Ever since Darlene received her BFA (painting) from the Alberta College of Art and Design in 2000, she has been painting full time and maintaining a studio in Calgary. She finds renewal and inspiration in the mountains and rivers of the area.

Darlene’s love of nature began during her early childhood in Lynn Valley, North Vancouver, and her love deepened in the mystery of the temperate rainforests and the coastal grandeur of British Columbia.  Her love became an irrepressible desire to express the beauty she perceived and felt.  Many years of experimentation in the creative arts followed, culminating in landscape painting. 

Her  journey is an ever-evolving enquiry influenced by Eastern religion and philosophy.  She is the observer of nature’s shore from the oceanic presence of her deepest being.  The resulting paintings—built up from texture, impasto, and thin glazes of oil—create intimations of a serene and timeless world.

In 2017 she attended a cold wax” workshop at the Ballinglen Arts Centre in the tiny village of Ballycastle on the north coast of County Mayo, Ireland. Cold wax is a mixture of clarified beeswax with added chemicals to maintain a paste-like consistency.
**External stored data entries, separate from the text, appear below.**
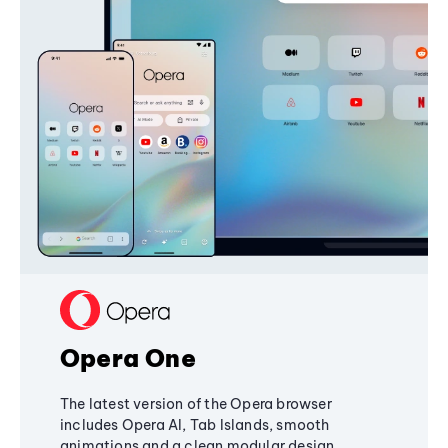
Opera One
The latest version of the Opera browser
includes Opera AI, Tab Islands, smooth
animations and a clean modular design,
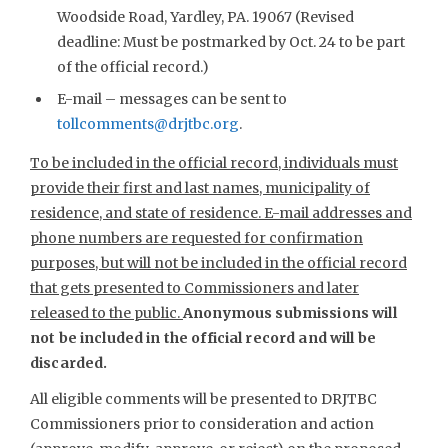
Woodside Road, Yardley, PA. 19067 (Revised
deadline: Must be postmarked by Oct. 24 to be part
of the official record.)
E-mail – messages can be sent to
tollcomments@drjtbc.org
.
To be included in the official record, individuals must
provide their first and last names, municipality of
residence, and state of residence. E-mail addresses and
phone numbers are requested for confirmation
purposes, but will not be included in the official record
that gets presented to Commissioners and later
released to the public.
Anonymous submissions will
not be included in the official record and will be
discarded.
All eligible comments will be presented to DRJTBC
Commissioners prior to consideration and action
It is used as a medium with oil paint and is generally applied with brayers and squeegees. It lends itself nicely to building layers of varying thickness, opaque or transparent, which can then be selectively dissolved, scraped or drawn upon. The resulting surface is complex and rich in colour, line and texture, perfect for expressing feelings, intuitions and metaphors grounded in nature  and excellent for taking her landscape painting further into the realm of the abstract.

Her paintings are held in private and corporate collections in Canada, the United States, Australia, Hong Kong and other countries.

She writes, My paintings are born at the confluence of three rivers: love of nature, love of painting and the spirit that is my heart.”